[TASK STATEMENT] Transcribe only the lines of the listing below from the one holding "once your name is out there, it becomes" through the one holding "your brand, don’t leave it exposed.", inclusive, without any change.

[RECORDED DATA]
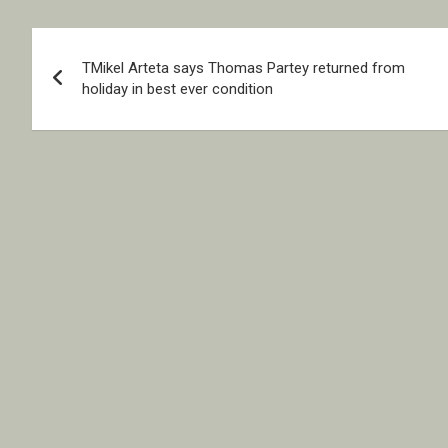
Post
TMikel Arteta says Thomas Partey returned from
navigation
holiday in best ever condition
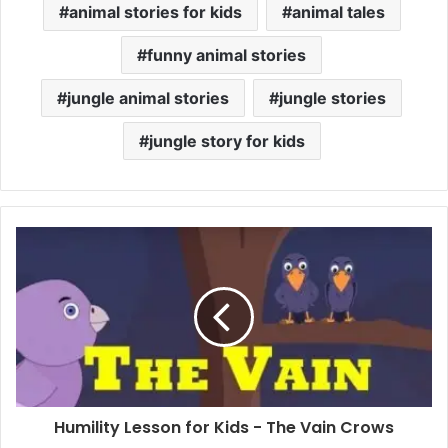
animal stories for kids
animal tales
funny animal stories
jungle animal stories
jungle stories
jungle story for kids
Humility Lesson for Kids - The Vain Crows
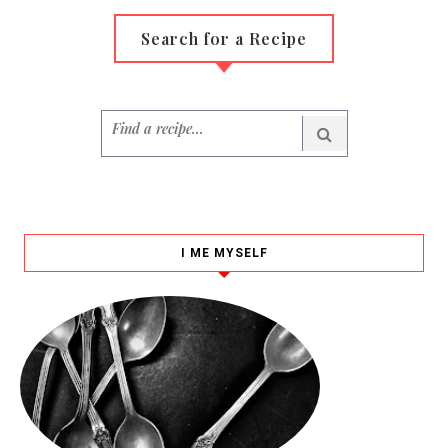
Search for a Recipe
I ME MYSELF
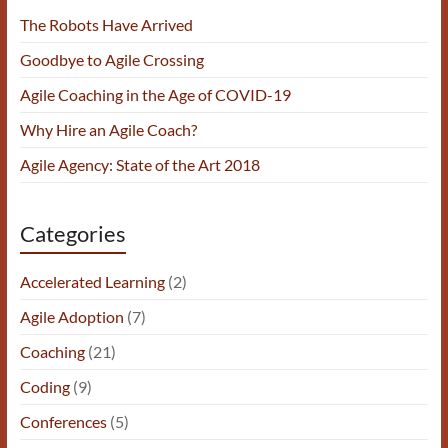
The Robots Have Arrived
Goodbye to Agile Crossing
Agile Coaching in the Age of COVID-19
Why Hire an Agile Coach?
Agile Agency: State of the Art 2018
Categories
Accelerated Learning
(2)
Agile Adoption
(7)
Coaching
(21)
Coding
(9)
Conferences
(5)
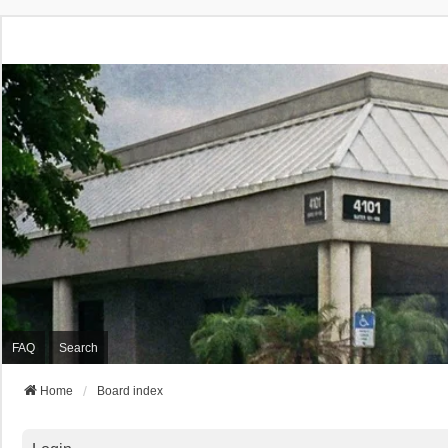
FAQ
Search
Home
Board index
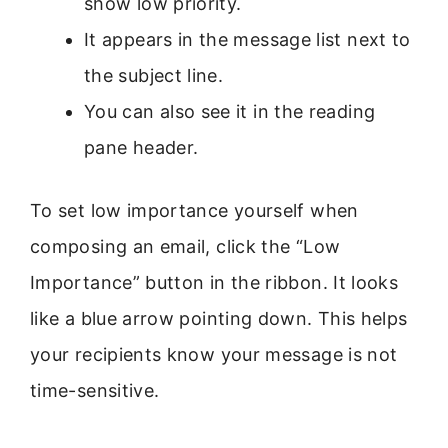
show low priority.
It appears in the message list next to
the subject line.
You can also see it in the reading
pane header.
To set low importance yourself when
composing an email, click the “Low
Importance” button in the ribbon. It looks
like a blue arrow pointing down. This helps
your recipients know your message is not
time-sensitive.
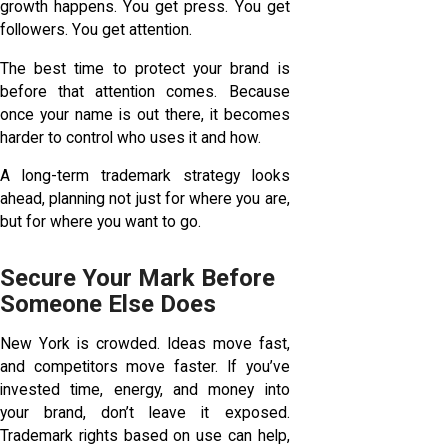
growth happens. You get press. You get
followers. You get attention.
The best time to protect your brand is
before that attention comes. Because
once your name is out there, it becomes
harder to control who uses it and how.
A long-term trademark strategy looks
ahead, planning not just for where you are,
but for where you want to go.
Secure Your Mark Before
Someone Else Does
New York is crowded. Ideas move fast,
and competitors move faster. If you’ve
invested time, energy, and money into
your brand, don’t leave it exposed.
Trademark rights based on use can help,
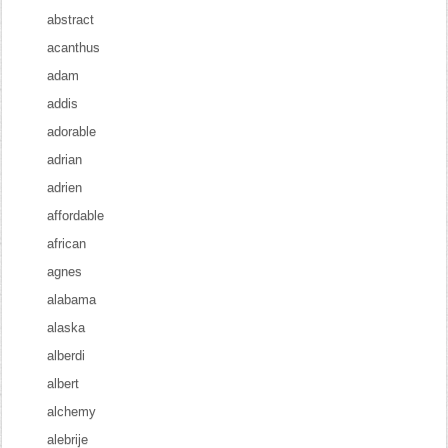
abstract
acanthus
adam
addis
adorable
adrian
adrien
affordable
african
agnes
alabama
alaska
alberdi
albert
alchemy
alebrije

[EXERCISE ANSWER]
once your name is out there, it becomes
harder to control who uses it and how.
A long-term trademark strategy looks
ahead, planning not just for where you are,
but for where you want to go.
Secure Your Mark Before
Someone Else Does
New York is crowded. Ideas move fast,
and competitors move faster. If you’ve
invested time, energy, and money into
your brand, don’t leave it exposed.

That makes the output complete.